Problem to solve: Please give back all the records exactly, but keep the pictures out.

── Supplied data

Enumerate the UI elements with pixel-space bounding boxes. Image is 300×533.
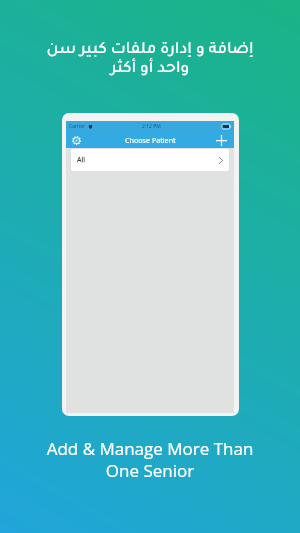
button[interactable]: Add patient (214, 133, 228, 147)
staticText: Ali (77, 155, 85, 165)
button[interactable]: Ali (71, 149, 229, 171)
staticText: إضافة و إدارة ملفات كبير سن واحد أو أكثر (0, 42, 300, 78)
staticText: Add & Manage More Than One Senior (0, 437, 300, 482)
staticText: Carrier (69, 123, 86, 130)
button[interactable]: Settings (69, 133, 83, 147)
staticText: Choose Patient (125, 135, 176, 145)
staticText: 2:12 PM (142, 123, 161, 130)
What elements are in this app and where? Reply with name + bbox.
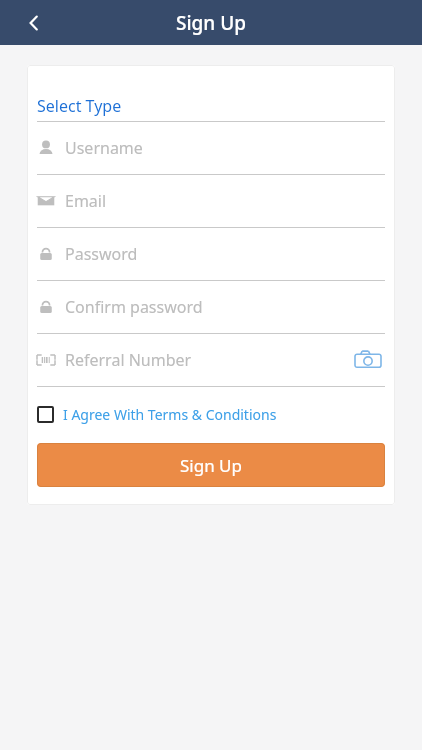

────

Solution for this exercise:
Enumerate the UI elements with pixel-space bounding boxes. Image is 300×533.
button[interactable]: Add patient (214, 133, 228, 147)
staticText: Ali (77, 155, 85, 165)
button[interactable]: Ali (71, 149, 229, 171)
staticText: إضافة و إدارة ملفات كبير سن واحد أو أكثر (0, 42, 300, 78)
staticText: Add & Manage More Than One Senior (0, 437, 300, 482)
staticText: Carrier (69, 123, 86, 130)
button[interactable]: Settings (69, 133, 83, 147)
staticText: Choose Patient (125, 135, 176, 145)
staticText: 2:12 PM (142, 123, 161, 130)
What elements are in this app and where? Reply with name + bbox.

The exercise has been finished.